In [1]:
import pandas as pd
import numpy as np
import codecs
import re
import os
from datetime import datetime

### Goal
- Transform the system log into dataframe
- Each row record all activities happened within 1 second
- User actions include watch (default action), add way point, set goal, apply automation, engage payload
    - Apply automation is an one-shot action, user apply the system suggestion and the action finished immediately.

- Description of coding
    - vehicle status
        - 1: moving
        - 2: arrived target
        - 3: engage payload
        

### Set source directory, target file and keys

In [2]:
root_dir = "/Users/chanhsu/Projects/HRI/uav_hsmm/HMM_Experiment/RAW_DATA/TW/HRB_HW/"
csv_file = "/Users/chanhsu/Projects/HRI/uav_hsmm/uav_hsmm/data/data_20221107/TW/TW_HRB_HW.csv"

keys = (
    "file_name", "event_id", "time", 
    "action", "payload_act", "n_correct", "n_incorrect",
    "v1_x", "v1_y", "v2_x", "v2_y", "v3_x", "v3_y", "v4_x", "v4_y", "v5_x", "v5_y",
    "v1_target", "v2_target", "v3_target", "v4_target", "v5_target",
    "v1_status", "v2_status", "v3_status", "v4_status", "v5_status", 
    "ta_x", "ta_y", "tb_x", "tb_y", "tc_x", "tc_y", "td_x", "td_y", "te_x", "te_y", "tf_x", "tf_y", "tg_x", "tg_y",
    "h1_x", "h1_y", "h2_x", "h2_y", "h3_x", "h3_y", "h4_x", "h4_y", "h5_x", "h5_y", 
    "h6_x", "h6_y", "h7_x", "h7_y", "h8_x", "h8_y", "h9_x", "h9_y", "h10_x", "h10_y",
)
event_list = list()

In [3]:
os.listdir(root_dir)

['HRB4_HW.txt_fixed',
 'HRB3_HW.txt_fixed',
 'HRB13_HW.txt_fixed',
 'HRB14_HW.txt_fixed',
 'HRB2_HW.txt_fixed',
 'HRB5_HW.txt_fixed',
 'HRB15_HW.txt_fixed',
 'HRB8_HW.txt_fixed',
 'HRB9_HW.txt_fixed',
 'HRB7_HW.txt_fixed',
 'desktop.ini',
 'HRB10_HW.txt_fixed',
 'HRB1_HW.txt_fixed',
 'HRB6_HW.txt_fixed',
 'HRB16_HW.txt_fixed',
 'HRB11_HW.txt_fixed']

### Extract contents from log files

In [4]:
for file_name in os.listdir(root_dir):
    
    if file_name == "desktop.ini": 
        continue

    ## Initialize values
    event_num = 0
    num_correct = 0
    num_incorrect = 0
    action = None


    ## Load file content
    file_path = root_dir + file_name
    file = codecs.open(file_path, 'r', encoding='utf-8')
    lines  = file.readlines()
    # print(f"""file name: {file_path}""")

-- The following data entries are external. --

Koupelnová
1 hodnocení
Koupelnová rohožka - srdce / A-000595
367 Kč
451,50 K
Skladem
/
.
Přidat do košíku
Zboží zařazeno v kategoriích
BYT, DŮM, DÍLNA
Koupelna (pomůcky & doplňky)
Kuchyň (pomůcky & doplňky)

    ## remove first line from list (experiment start)
    lines.pop(0)

    new_event = dict(zip(keys, [None] * len(keys)))

    ## Start to transform
    # for i in range(len(lines)):
    for i in range(len(lines)):

        # initialize row
        if i == 0:
            new_event = dict(zip(keys, [None] * len(keys)))
    
        # debug message
        # if i % 10000 == 0:
        #     print(f"""line: {i}, content: {lines[i]}""")

        ## Update action
        if event_num == 0:
            new_event.update({"action": "watch"})
        
        elif re.search('WP add start', lines[i]) is not None:
            new_event.update({"action": "addWP" })
            continue

        elif re.search('WP add end', lines[i]) is not None or re.search('WP add canceled', lines[i]) is not None or re.search('Goal change end', lines[i]) is not None:
            new_event.update({"action": "watch" })
            continue

        elif re.search('Payload Finished', lines[i]) is not None:
            new_event.update({"action": "watch" })
        
        elif re.search('Payload Engaged', lines[i]) is not None:
            new_event.update({"action": "engagePayload" })
            continue
        
        # elif re.search('Payload Finished', lines[i]) is not None:
        #     new_event.update({"action": "watch" })
        #     continue

        elif re.search('Goal set start', lines[i]) is not None:
            new_event.update({"action": "setGoal" })
            continue
        
        # elif re.search('Goal change end', lines[i]) is not None:
        #     new_event.update({"action": "watch" })
        #     continue  
        
        elif re.search('User applies automation', lines[i]) is not None:
            new_event.update({"action": "applyAutomation" })
            continue

        ## Update number of correct and incorrect payload
        if re.search('Payload Finished, INCORRECT', lines[i]) is not None:
            print(lines[i])
            num_incorrect += 1
            
        elif re.search('Payload Finished, CORRECT', lines[i]) is not None:
            print(lines[i])
            num_correct += 1
        
        ## Update payload action: check / hit / safe
        if re.search("User check payload", lines[i]) is not None: 
            new_event.update({
                "payload_act": 0
            })
        elif re.search("User leaves payload by selecting HIT", lines[i]) is not None:
            new_event.update({
                "payload_act": 1
            })
        elif re.search("User leaves payload by selecting SAFE", lines[i]) is not None:
            new_event.update({
                "payload_act": 2
            })
            

        ## Vehicle position, status and target
        if re.search('id: 1', lines[i]) is not None: 
            v1_x = re.sub("\D", "", lines[i].split(" ")[3])
            v1_y = re.sub("\D", "", lines[i].split(" ")[4])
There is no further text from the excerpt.